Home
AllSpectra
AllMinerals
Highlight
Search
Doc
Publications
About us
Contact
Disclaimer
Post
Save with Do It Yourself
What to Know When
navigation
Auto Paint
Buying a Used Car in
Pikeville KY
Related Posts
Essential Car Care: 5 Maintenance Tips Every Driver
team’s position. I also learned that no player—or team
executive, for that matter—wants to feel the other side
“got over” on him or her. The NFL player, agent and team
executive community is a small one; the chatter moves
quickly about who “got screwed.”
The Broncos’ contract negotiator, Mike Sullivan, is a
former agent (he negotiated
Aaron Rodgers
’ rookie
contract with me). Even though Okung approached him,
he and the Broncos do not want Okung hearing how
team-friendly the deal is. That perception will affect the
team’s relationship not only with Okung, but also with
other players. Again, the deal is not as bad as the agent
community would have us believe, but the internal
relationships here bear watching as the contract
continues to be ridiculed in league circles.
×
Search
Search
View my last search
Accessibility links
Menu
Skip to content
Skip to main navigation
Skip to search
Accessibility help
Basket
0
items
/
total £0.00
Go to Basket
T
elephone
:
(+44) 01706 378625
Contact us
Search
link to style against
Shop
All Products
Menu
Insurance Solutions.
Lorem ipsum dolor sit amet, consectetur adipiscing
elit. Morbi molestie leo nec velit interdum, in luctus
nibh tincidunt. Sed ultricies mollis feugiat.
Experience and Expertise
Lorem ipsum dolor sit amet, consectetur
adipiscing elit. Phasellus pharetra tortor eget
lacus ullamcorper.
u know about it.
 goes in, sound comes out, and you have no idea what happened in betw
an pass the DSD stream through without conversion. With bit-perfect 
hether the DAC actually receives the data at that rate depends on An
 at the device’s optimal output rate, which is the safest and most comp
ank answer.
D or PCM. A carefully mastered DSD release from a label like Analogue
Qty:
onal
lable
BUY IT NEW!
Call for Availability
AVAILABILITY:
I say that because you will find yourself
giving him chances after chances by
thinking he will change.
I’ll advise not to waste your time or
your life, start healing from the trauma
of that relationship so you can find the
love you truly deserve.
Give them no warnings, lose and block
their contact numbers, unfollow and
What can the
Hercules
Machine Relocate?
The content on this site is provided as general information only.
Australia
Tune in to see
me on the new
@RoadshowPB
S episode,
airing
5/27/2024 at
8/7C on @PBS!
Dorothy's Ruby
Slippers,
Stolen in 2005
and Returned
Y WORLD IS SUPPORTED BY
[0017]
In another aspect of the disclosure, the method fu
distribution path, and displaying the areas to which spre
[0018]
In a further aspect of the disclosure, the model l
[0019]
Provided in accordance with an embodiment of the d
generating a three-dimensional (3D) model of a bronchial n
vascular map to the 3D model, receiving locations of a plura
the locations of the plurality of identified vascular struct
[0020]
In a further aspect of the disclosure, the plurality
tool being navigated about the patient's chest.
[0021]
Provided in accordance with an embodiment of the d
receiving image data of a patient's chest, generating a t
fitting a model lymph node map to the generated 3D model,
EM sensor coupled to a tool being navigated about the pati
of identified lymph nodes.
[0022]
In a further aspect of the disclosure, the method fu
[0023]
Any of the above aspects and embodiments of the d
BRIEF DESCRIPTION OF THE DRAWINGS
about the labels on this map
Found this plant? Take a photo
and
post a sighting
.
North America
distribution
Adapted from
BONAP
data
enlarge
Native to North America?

#### [What is being asked]
Would you please return all lines of the data that include the word "chest"?

#### [Task answer]
tool being navigated about the patient's chest.
receiving image data of a patient's chest, generating a t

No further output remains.